# Ran across this



## vaBcHRog (Feb 19, 2003)

All you customizers out there I ran across this while researching a Cheetah GT.


Hot Rod Magazine called it an El Camino–faced hauler. I swear it looks like the front end of a Corvair Truck and some what 65 Impala rear end look. So what could be used to build a HO Slot Car version of this.


----------



## vaBcHRog (Feb 19, 2003)

It is an El-Camino CAB so you could take a 59 El-Camino diecast for the Cab and its front bumper.
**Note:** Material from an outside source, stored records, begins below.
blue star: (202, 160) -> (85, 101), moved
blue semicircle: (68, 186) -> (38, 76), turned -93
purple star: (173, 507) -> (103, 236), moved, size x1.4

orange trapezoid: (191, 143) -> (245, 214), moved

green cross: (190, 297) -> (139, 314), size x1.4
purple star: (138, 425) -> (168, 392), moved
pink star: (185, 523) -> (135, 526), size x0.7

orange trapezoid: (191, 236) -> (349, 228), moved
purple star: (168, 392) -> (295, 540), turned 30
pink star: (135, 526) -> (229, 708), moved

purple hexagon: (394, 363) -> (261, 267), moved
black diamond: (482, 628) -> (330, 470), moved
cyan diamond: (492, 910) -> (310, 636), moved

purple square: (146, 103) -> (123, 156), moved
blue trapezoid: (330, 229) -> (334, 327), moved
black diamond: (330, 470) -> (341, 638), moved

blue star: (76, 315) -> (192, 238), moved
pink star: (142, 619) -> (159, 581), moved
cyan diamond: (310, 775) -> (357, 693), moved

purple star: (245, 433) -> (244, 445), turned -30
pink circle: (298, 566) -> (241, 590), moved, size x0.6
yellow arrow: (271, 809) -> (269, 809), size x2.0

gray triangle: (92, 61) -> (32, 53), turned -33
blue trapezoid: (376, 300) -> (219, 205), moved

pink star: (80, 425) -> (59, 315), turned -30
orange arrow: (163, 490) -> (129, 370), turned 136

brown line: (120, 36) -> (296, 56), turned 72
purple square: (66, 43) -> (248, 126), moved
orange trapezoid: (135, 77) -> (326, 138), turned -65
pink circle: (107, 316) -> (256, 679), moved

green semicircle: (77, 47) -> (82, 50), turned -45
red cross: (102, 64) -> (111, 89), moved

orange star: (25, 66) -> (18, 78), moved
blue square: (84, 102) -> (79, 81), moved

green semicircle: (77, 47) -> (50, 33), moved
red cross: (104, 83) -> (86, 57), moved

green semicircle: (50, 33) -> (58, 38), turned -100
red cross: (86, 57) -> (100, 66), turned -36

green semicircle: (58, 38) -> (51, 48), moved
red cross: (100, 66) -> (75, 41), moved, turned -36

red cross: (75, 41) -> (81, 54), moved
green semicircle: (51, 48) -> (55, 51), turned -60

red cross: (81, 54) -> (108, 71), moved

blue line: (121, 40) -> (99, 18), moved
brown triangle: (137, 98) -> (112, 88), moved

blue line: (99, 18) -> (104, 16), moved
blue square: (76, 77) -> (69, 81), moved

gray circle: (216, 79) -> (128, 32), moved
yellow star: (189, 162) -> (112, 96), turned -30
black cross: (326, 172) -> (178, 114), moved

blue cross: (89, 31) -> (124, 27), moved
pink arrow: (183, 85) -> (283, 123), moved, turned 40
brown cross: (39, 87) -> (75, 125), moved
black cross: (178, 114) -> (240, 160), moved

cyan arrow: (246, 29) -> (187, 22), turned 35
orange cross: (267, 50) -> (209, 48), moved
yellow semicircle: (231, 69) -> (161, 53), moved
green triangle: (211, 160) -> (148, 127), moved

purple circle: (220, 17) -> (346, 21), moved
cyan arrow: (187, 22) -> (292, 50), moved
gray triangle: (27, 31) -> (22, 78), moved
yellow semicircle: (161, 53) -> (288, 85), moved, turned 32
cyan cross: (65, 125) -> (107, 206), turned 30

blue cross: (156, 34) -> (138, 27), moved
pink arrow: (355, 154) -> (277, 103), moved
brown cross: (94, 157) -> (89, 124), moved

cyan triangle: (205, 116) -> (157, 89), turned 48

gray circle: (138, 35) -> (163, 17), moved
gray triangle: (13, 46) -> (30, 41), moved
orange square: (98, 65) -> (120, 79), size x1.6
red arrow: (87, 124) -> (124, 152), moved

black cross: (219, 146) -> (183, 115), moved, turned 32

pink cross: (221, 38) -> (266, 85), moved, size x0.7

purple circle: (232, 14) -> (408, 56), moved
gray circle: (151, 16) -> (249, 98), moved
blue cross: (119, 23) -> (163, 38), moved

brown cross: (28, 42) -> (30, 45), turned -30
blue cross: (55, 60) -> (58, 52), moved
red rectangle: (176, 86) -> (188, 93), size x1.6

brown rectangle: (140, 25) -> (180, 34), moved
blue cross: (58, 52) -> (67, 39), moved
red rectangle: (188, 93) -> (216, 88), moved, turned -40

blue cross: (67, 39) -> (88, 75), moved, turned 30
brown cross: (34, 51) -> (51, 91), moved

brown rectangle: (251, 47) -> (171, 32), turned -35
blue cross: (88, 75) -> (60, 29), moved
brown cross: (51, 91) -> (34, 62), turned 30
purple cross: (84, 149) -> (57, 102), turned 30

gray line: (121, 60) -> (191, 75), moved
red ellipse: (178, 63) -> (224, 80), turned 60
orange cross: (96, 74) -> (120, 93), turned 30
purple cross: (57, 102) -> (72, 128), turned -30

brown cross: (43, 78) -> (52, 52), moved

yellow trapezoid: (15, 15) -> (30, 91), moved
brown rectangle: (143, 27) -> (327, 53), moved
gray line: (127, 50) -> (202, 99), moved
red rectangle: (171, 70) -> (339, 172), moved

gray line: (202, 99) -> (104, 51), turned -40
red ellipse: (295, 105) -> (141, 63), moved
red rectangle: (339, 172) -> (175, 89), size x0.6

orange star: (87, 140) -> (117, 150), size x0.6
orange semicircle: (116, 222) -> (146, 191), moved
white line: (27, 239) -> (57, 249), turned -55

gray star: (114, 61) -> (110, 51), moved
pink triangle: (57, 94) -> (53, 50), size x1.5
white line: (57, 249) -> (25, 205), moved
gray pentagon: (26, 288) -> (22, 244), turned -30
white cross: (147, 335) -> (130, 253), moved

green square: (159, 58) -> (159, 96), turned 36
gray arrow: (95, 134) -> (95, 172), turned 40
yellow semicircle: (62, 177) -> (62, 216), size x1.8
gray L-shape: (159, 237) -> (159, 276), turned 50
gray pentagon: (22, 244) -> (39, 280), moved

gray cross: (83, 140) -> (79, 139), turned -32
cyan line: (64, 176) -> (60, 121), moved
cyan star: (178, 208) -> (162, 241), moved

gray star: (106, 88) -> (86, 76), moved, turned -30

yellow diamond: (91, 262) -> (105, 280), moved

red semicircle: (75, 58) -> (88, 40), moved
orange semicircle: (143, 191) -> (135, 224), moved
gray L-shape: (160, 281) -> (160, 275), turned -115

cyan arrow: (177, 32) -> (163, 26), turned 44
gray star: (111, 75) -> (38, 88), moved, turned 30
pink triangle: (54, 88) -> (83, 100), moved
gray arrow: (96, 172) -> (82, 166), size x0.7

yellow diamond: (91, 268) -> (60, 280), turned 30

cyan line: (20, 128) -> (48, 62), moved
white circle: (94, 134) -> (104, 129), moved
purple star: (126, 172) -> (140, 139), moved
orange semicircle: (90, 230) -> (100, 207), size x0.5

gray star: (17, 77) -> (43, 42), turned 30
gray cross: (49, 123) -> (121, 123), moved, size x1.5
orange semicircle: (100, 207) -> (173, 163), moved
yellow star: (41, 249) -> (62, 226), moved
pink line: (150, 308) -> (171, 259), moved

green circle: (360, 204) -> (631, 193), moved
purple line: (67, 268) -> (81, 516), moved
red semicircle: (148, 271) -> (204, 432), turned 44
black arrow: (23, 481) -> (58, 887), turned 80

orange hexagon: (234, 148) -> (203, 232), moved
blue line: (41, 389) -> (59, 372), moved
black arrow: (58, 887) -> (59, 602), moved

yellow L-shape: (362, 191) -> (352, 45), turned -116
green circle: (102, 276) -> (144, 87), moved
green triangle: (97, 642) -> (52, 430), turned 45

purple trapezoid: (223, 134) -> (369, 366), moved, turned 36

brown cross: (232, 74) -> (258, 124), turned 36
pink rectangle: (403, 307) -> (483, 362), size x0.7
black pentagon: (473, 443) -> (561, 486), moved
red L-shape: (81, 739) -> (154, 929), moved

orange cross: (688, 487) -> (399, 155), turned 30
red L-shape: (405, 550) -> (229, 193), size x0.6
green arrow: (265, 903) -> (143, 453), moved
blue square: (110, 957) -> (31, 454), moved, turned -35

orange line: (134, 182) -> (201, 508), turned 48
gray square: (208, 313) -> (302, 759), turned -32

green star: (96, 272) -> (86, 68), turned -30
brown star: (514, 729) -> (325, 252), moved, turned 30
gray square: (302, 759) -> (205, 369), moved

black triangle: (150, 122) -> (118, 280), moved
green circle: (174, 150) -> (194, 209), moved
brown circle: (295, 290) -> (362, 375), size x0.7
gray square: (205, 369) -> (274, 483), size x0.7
Would need to find a Corvair donor for head lights and MEV's 65 Chevy's rear end might work


----------



## 60chevyjim (Feb 21, 2008)

the cab and front bumper are 59 elcamino , the back bumper is 59 too.
the quarter panel looks like a mid 70's Pontiac.
you could use the 59 headlights and make the front parking lights .


----------



## joegri (Feb 13, 2008)

*outta shape*

as far as being a hauler they were really close. those guys were just opening they're eyes to dream this baby up. i like the theory but it's way outta shape. could stand the tailgate end up a bit and stretch the frt wheels mo forward. but most of all i like the backwards facing doors!!! what are off a of?? looks to me like a 58 chev. i have a toyota van that i was thinkin of making a flat bed type of rig very much like this...but i like the concept. thanx for posting roger


----------



## 60chevyjim (Feb 21, 2008)

joe the doors are not backwards . 
they used the whole cab from a 59 elcamino like mine .
there is a Mercedes hauler that looks almost the same as this one too.


----------



## 60chevyjim (Feb 21, 2008)

try these links
https://www.pinterest.com/pin/120963939964964163/
http://www.autoevolution.com/news/m...est-racing-car-hauler-in-the-world-35432.html
check the second picture down
http://www.jalopyjournal.com/forum/threads/racecar-haulers-of-the-rich-and-famous.822498/


----------



## rodstrguy (Feb 14, 2002)

You can see the hub caps are Mercedes...


----------